For the entries below, state how many lines contain the string "target". Add nothing else.

MATERIAL FOR THIS TASK START

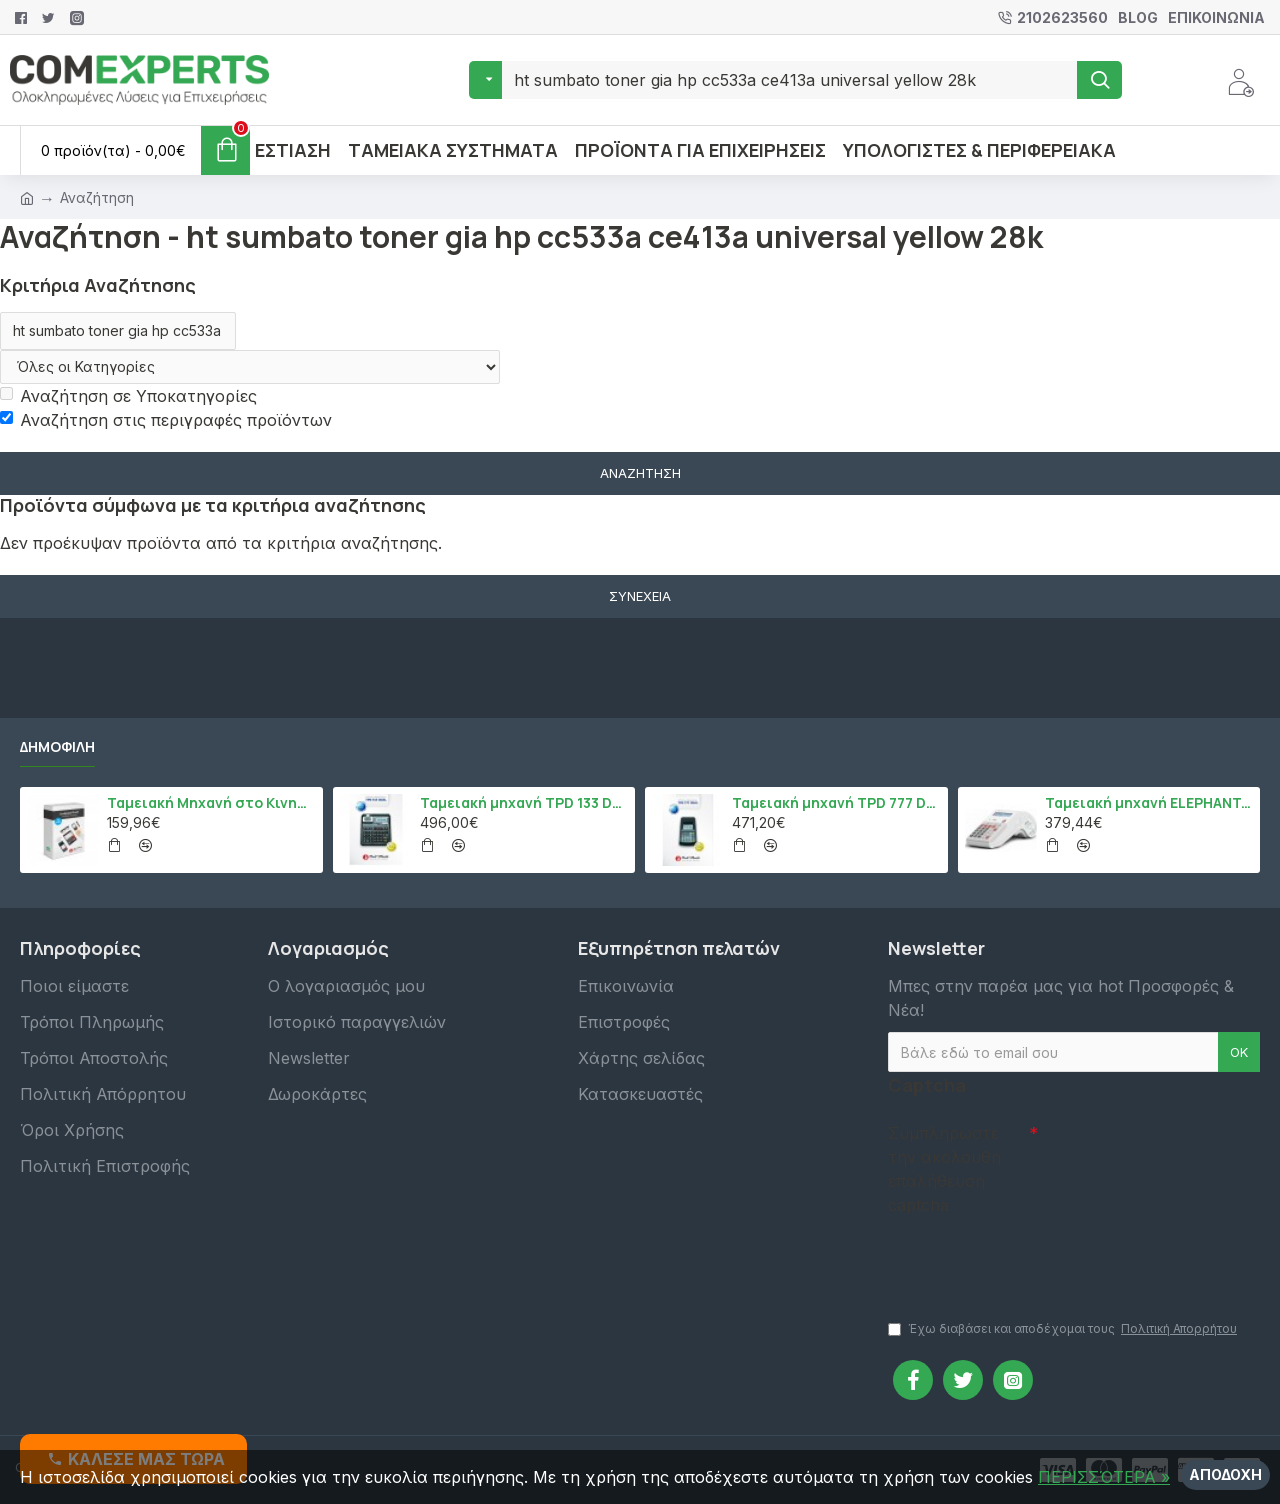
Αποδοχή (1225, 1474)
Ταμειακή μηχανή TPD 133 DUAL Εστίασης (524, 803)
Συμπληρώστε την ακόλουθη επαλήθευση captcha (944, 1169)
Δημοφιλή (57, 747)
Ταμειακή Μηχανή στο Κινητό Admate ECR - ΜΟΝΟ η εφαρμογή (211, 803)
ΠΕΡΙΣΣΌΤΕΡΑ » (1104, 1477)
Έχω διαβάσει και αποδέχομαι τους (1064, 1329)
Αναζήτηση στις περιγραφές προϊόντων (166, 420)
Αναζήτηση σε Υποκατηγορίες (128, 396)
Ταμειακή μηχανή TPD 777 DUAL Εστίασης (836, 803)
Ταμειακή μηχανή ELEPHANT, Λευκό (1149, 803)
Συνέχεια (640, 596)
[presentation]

MATERIAL FOR THIS TASK END
MATERIAL FOR THIS TASK START

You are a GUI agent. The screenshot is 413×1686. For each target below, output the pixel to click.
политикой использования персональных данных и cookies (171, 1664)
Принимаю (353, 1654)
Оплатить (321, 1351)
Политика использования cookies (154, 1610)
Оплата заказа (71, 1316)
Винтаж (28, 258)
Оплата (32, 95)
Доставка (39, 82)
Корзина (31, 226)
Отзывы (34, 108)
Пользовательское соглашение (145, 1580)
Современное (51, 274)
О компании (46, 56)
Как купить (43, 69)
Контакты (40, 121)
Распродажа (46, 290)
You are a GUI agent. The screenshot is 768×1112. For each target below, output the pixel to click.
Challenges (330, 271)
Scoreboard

MATERIAL FOR THIS TASK END

REPLY: 2